Pollen aperture phenotypes and INP1-YFP localization in the mcr and dnt mutants.
(A-A’) mcr pollen has a single ring-like aperture (arrowheads) that runs around the pollen circumference (front and back views of the same pollen grain are shown). See also S2 Video. (B-B’) dnt pollen usually has two round apertures (arrowheads) located at diametrically opposite positions (front and back views of the same pollen grain are shown). See also S3 Video. Scale bars = 10 μm. (C) A 3D reconstruction of a tetrad of mcr microspores with early exine (blue) and single ring-like apertures (arrowhead) visible. Each aperture runs through the poles of microspores. (D-F) INP1-YFP localization changes in the mcr and dnt mutants. (D) INP1-YFP forms a single punctate line in mcr microspores, passing through the microspore poles and underlying the position of the future single ring-like aperture. See also S4 Video. (E) INP1-YFP localization to two sites close to each microspore equator indicates that the round apertures in mcr start their development as two apertures that eventually fuse at the poles. See also S5 Video. (F) In the dnt mutant tetrads, INP1-YFP forms punctate circles at the proximal and distal poles of each microspore. See also S6 Video.
Fig 9.
Effects of changes in pollen ploidy/size on pollen aperture patterns in the mcr and dnt mutants.

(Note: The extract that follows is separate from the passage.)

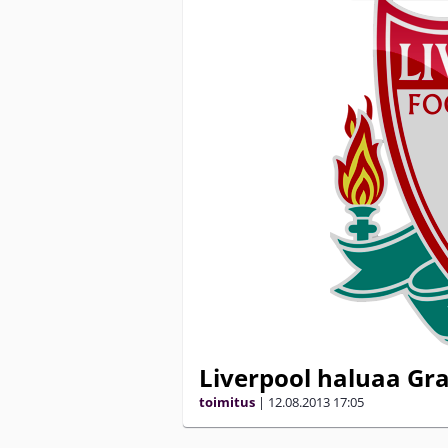
Liverpool haluaa Gr
toimitus
|
12.08.2013
17:05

(A-B’) Diploid mcr pollen forms three apertures (arrowheads), independently of the meiotic product arrangement. (A-A’) Front and back views of the 2n mcr pollen produced by a 4n plant through a tetrad formation. (B-B’) Front and back views of the 2n mcr osd1 pollen produced through a dyad formation. (C-C’) Diploid pollen of dnt osd1, similar to the haploid dnt pollen, usually has two round apertures (arrowheads). See also S7 Video. (D) INP1-YFP forms three longitudinal lines (arrowheads) in diploid mcr osd1 dyads. A 3D reconstruction of a mcr osd1 INP1-YFP dyad is shown. See also S8 Video. (E) INP1-YFP forms puncta at the proximal and distal poles of microspores in diploid dnt osd1 dyads. A 3D reconstruction of a dnt osd1 INP1-YFP dyad is shown. See also S9 Video. (F-F’) Increase of pollen ploidy in mcr osd1 to 4n most commonly leads to the formation of a ring-like aperture on one side of the pollen grain (F, arrowhead) and one or several hole-like apertures (F’, arrowhead) on the other side. (G-G’) Increase of pollen ploidy in dnt osd1 to 4n usually increases the number of round apertures to more than two. (H-H”’) The ring-like apertures (arrowheads) in the 4n mcr osd1 dyads are located on the distal end of each microspore, thus placing the hole-like apertures at the proximal end, near the intersporal callose wall (black arrows). Shown are different views of a 3D reconstruction of a late-stage dyad (H-H”) and a maximum intensity projection of a confocal z-stack of the same dyad (H”’) See also S10 Video. Scale bars = 10 μm.
Fig 10.
Adding a transient or continuous stimulus to the 3D domain.
The type of pattern produced depends on the stimulus pattern, its amplitude, and whether it is transient (A) or continuous (B). Stimuli with larger amplitudes or with three or four spikes were able to better specify the final pattern produced. Left bars show the results for simulations performed on the WT domain; right bars show the results for simulations performed on the larger-size domain. “4 E” represents four spikes on the equator; “4 T” represents four spikes at the corners of a tetrahedron. Some ranges of stimulus amplitudes produced patterns that were not consistently the same; these ranges are marked as “transition”. The ring-patterned transient stimulus caused the PDE solver to fail when the amplitude was too large; these are marked as “Failed”. “No Effect” marks the situations when the produced pattern did not correspond to any positions of the applied stimulus. When a stimulus had an effect on a pattern, we observed at least one of the resulting spikes in all simulations to form at a position where the stimulus was applied. The results in panel A were obtained running Eqs 1 and 2. Panel B was produced using Eqs 2 and 4.